Second, it is possible to gift part of the house now, and keep enough of it to get a "step-up in basis" at your death. For example, if you give away the house, but retain the right to live there during your lifetime (a "life estate"), then the house will be part of your taxable estate. This means that your children's basis in the house upon your death would be the date of death value, $760,000 in the above example. Thus, if the children sold the house for $760,000, there would be no capital gain. But beware of the trap that keeping the asset in your taxable estate may cause an estate tax issue (New Jersey's estate tax exemption is only $675,000) just to avoid a capital gains tax issue. (A last point that here the NJ estate tax rates, which range up to 16% on amounts over $675,000 would be far less then the combined federal and state capital gains rates of 22.5% on $700,000 of gain.)

Monday, April 10, 2006

Can't Pay Your Taxes? Ignoring it is NOT the Answer

Category: Tax Law and Planning

We talked about what happens if you aren't ready to file by April 15th (17th this year), but what if you can't pay your taxes?
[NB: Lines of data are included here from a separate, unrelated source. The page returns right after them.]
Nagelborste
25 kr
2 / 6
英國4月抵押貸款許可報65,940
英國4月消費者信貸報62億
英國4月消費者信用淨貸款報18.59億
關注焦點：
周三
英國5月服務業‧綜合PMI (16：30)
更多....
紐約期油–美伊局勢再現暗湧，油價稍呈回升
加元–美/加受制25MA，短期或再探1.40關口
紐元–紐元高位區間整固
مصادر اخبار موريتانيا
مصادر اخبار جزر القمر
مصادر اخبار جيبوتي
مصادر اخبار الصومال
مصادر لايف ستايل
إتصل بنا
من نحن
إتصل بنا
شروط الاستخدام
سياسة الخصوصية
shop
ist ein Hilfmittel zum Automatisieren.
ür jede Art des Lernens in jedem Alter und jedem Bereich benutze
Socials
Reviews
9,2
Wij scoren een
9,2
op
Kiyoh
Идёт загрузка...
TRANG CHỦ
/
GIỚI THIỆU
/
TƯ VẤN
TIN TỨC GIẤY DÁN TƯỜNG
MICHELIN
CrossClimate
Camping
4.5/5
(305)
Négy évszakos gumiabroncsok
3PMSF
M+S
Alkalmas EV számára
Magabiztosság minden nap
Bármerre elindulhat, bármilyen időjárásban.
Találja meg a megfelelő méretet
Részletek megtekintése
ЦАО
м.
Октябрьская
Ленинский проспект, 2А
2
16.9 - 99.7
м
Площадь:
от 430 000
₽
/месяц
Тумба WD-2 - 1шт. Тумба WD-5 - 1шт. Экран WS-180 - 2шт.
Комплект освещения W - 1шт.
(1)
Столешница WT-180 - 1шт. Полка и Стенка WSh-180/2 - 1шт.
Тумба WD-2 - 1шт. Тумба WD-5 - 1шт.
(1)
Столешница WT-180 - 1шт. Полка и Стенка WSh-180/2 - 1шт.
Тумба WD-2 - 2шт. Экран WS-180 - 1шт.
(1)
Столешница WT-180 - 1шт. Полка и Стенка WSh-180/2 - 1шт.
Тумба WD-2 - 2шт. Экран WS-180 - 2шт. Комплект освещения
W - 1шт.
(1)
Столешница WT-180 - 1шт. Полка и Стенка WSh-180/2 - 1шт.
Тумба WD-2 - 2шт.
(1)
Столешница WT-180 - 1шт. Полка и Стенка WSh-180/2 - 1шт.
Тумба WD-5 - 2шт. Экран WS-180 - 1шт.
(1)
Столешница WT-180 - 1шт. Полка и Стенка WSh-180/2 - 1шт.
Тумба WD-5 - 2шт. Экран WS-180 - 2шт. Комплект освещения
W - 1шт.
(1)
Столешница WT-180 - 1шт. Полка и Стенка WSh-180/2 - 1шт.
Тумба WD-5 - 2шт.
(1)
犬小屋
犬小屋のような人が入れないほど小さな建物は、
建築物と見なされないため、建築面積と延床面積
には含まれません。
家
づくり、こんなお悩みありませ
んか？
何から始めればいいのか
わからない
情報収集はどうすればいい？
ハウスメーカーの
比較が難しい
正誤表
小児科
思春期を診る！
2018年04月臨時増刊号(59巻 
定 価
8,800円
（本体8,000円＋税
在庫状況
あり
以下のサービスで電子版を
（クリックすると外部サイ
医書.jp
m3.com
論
Don't ignore your tax obligation - it won't go away. In fact, it will just get larger, with the addition of interest and penalties.
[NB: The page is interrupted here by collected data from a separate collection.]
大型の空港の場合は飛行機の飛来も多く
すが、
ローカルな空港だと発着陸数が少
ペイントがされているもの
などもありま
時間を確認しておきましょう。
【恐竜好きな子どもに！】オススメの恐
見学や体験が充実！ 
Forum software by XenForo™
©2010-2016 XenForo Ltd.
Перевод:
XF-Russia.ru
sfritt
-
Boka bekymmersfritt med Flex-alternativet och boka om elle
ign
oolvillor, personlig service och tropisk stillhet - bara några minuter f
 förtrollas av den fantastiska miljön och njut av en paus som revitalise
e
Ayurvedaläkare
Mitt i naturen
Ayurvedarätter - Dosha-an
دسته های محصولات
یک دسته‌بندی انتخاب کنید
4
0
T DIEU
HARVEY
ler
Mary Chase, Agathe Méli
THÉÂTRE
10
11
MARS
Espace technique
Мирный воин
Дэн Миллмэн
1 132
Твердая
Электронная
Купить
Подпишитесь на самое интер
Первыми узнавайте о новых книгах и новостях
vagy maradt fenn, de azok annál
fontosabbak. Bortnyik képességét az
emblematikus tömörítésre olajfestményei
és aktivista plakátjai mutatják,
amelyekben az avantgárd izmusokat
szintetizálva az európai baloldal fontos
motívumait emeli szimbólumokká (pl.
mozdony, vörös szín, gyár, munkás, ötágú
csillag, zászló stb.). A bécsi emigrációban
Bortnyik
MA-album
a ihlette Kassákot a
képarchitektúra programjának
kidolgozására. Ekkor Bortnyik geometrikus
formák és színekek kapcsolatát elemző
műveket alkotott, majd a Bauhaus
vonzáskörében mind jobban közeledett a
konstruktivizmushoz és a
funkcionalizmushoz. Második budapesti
The penalties for failure to file are seperate from the penalties for failure to pay. So even if you can't pay, you should file your return (or an extension as discussed earlier this week in _---) and address the payment issues seperately.

From Rubin on Tax: WHAT IF YOU CAN'T PAY YOUR INCOME TAXES BY APRIL 17?: "Here are some ideas to avoid the penalties (and interest, if the tax can be paid):

a. Borrow the tax payment from friends or family.

b. Bank loans (including home equity loans).

c. Credit card payment (where allowable by the credit card issuer). However, these providers charge a 2.49% fee, plus their usual interest.

d. Request an installment payment agreement from the IRS (using Form 9465). There is a $43 fee for these agreements. Interest is still charged on the unpaid tax, but the late payment penalty is reduced by 50% if the return is filed by the due date (including extensions).

e. Possible qualification for a 120 day extension to pay, or a payroll deduction installment agreement with the IRS. "

Tuesday, April 04, 2006

Extension of Time to File Your Tax Return (You Still Have to Pay

Category: Tax Law and Planning

The clock is ticking towards April 15th (actually, April 17th this year). If you haven't filed your tax return by now, you may want to consider the reality that you won't be able to file it on-time at all. To avoid the stress and headaches of last minute filing (and the long lines at the post-office) you may want to consider filing an Extension of Time to File. You can get an automatic 6-month Extension of Time to File by completing a Form 4868.

This is NOT a reprieve from paying your taxes - those must still be paid on or before April 17 to avoid interest and penalties.

For more information look at Extension of Time to File Your Tax Return from www.irs.gov:



Extension of Time to File Your Tax Return

Need more time to prepare your federal tax return? This page provides information on how to apply for an extension of time to file.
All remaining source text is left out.